● **The task**: Please find every line in the entries below that contains the string "Compliance", and copy it.
Start of Block
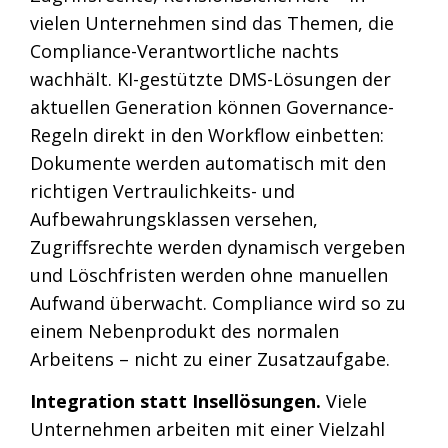
vielen Unternehmen sind das Themen, die
Compliance-Verantwortliche nachts
wachhält. KI-gestützte DMS-Lösungen der
aktuellen Generation können Governance-
Regeln direkt in den Workflow einbetten:
Dokumente werden automatisch mit den
richtigen Vertraulichkeits- und
Aufbewahrungsklassen versehen,
Zugriffsrechte werden dynamisch vergeben
und Löschfristen werden ohne manuellen
Aufwand überwacht. Compliance wird so zu
einem Nebenprodukt des normalen
Arbeitens – nicht zu einer Zusatzaufgabe.
Integration statt Insellösungen.
Viele
Unternehmen arbeiten mit einer Vielzahl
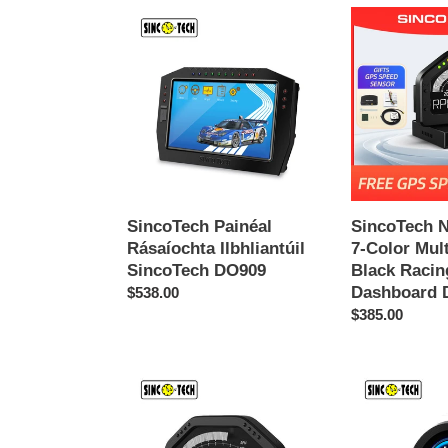
SincoTech
SincoTech
ú
Painéal
Narrow
c
Rásaíochta
Band
Ilbhliantúil
7-
h
SincoTech
Color
DO909
Multifunctional
á
Black
Racing
n
Dashboard
DO926NB
SincoTech Painéal
SincoTech 
:
Rásaíochta Ilbhliantúil
7-Color Mult
SincoTech DO909
Black Racin
Dashboard
Regular
$538.00
price
Regular
$385.00
price
SincoTech
SincoTech
Rásaíocht
2.1
Ilfheidhmeach
''
Dashbaord
Tomhsaire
End of Block
● **Answer section**:
Compliance-Verantwortliche nachts
Aufwand überwacht. Compliance wird so zu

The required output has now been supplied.